Wie bahnbrechend waren die CMD-Entwicklungen wirklich?

Es gibt 134 Antworten in diesem Thema, welches 15.381 mal aufgerufen wurde. Der letzte Beitrag (16. Mai 2024 um 02:04) ist von DJ SID.

  • Was das Reverse Engineering der Hardware angeht, ich wüsste jetzt nicht, dass sich jemand die CPLD-Inhalte mal im Detail angesehen hätte, die sind glaube ich auch nicht öffentlich verfügbar wegen Copyright. Aber große Geheimnisse werden da nicht drin sein, eher wird man nach einer Analyse Anekdoten wegen der damaligen Einschränkungen erzählen können (alleine dass das Ding mehrere CPLDs und GALs benutzt, ist ja schräg; siehe das TC64, das alles mit einem FPGA macht).

    Diese Anekdoten wären sehr spannend 8)

  • Die SuperCPU war für mich tatsächlich insofern genial, dass 20 MHz und VIC gleichzeitig gingen - hatte Commodore beim C128 nicht geschafft, und da waren es nur 2 MHz.

    CMD hat das auch nicht geschafft ;) Die SuperCPU arbeitet ausschließlich in ihrem eigenen On-Board Speicher.

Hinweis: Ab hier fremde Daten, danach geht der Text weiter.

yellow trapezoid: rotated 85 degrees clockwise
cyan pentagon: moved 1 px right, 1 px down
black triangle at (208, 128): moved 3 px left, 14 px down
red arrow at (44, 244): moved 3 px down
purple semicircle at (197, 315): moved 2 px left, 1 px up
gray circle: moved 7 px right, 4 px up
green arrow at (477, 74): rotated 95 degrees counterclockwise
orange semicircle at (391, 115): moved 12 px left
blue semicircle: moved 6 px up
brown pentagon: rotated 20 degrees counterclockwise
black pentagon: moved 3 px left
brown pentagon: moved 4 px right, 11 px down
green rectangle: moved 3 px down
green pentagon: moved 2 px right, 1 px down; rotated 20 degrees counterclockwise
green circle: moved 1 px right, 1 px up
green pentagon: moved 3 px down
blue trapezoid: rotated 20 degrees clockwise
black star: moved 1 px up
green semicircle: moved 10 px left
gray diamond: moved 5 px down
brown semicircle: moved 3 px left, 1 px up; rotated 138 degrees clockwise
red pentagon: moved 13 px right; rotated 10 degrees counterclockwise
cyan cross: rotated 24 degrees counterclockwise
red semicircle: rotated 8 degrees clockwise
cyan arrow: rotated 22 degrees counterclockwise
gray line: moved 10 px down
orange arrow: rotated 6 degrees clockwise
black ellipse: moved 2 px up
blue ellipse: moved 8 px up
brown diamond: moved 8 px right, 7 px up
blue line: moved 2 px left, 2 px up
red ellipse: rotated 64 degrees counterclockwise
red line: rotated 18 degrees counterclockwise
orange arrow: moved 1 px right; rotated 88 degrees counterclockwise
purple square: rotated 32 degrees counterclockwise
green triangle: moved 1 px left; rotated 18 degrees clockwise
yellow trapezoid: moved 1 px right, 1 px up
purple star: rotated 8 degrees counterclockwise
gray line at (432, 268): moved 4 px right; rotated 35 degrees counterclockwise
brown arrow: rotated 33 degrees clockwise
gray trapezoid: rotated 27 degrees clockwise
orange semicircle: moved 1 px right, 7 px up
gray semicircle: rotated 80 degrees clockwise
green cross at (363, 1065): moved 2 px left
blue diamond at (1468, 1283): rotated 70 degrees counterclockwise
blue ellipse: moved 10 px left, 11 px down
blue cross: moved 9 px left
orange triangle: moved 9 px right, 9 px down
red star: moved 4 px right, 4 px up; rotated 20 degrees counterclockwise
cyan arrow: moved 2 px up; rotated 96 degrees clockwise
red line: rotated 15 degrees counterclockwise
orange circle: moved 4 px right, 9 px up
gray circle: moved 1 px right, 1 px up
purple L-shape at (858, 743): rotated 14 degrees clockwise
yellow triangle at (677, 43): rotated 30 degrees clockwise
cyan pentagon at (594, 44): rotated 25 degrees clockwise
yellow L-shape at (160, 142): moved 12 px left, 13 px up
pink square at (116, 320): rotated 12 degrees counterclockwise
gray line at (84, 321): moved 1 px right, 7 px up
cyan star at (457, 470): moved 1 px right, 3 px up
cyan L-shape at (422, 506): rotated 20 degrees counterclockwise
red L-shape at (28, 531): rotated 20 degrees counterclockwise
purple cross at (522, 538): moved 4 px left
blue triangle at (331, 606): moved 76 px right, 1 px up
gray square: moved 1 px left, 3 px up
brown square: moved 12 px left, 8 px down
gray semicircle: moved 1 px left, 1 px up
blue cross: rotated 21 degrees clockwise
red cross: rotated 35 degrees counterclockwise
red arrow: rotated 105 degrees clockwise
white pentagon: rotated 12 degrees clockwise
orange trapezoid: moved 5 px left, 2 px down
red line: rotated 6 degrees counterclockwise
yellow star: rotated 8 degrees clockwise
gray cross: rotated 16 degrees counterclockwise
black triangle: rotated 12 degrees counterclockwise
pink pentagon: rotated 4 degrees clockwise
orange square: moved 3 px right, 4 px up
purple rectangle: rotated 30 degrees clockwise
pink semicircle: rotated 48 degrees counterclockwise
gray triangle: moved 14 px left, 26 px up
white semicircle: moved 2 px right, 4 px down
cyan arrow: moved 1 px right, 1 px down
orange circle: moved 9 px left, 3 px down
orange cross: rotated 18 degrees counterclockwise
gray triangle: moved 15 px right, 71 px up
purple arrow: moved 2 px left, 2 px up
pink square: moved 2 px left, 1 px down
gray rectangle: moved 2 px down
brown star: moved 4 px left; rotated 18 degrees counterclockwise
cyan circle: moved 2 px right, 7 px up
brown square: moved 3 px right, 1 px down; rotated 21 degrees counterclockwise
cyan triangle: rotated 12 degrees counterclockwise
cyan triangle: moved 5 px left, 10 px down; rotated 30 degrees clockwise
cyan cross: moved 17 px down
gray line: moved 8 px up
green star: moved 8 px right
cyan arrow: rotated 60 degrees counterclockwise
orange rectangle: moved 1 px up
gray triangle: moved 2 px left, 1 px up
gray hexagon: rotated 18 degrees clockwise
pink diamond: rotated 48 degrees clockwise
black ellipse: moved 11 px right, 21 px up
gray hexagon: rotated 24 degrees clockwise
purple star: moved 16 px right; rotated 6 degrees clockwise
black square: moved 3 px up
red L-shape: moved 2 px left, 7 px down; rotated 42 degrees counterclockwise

Sie kopiert einfach in bestimmten Abständen einen Teil ihres Speichers ins C64-RAM - entweder gar Nichts (am schnellsten, aber keine Bildschirm-Updates), die 16 K, die gerade als VIC-Bank konfiguriert sind (schnell und kompatibel mit allem, was nicht ständig die VIC-Bank wechselt) oder Alles (langsam aber kompatibel).

    Können wir bitte das Klima-Geschwätz lassen? Es gab doch gerade erst eine deutliche Ansage der Moderatoren.

  • Was das Gehäuse-"Design" anging: eigentlich gruselig (bestenfalls "tut, was es muss"), weil es weder zum Brotkasten noch zum Türkeil passte.

    Material und Form erscheinen wie Fremdkörper.

  • Können wir bitte das Klima-Geschwätz lassen? Es gab doch gerade erst eine deutliche Ansage der Moderatoren.

    In der Tat.

    Aber man muss bei sowas wie...

    Ich vergleiche das auch gerne mit dem Golf 2 [...]

    Ich selbst habe da wahrscheinlich um die 4000€ investiert um moderne Optik, besseres Handling und mehr PS zu erreichen.

    ... auch nicht sofort wieder aufs Klima umschwenken.

    Sprich, nicht jeden kleinen Krümel sofort aufnehmen und den zum Klima-Stück hochstilisieren.

    Einfach den Vergleich hinnehmen, auch hinnehmen, dass JohannDark das eben für sich so vergleicht - und gut ist.

    Es reicht, einfach mit der eigendlichen Diskussion weiter zu machen,

  • Du weißt Dich sonst auch ganz gut Deiner Haut zu erwehren. So zumindest meine Erfahrung.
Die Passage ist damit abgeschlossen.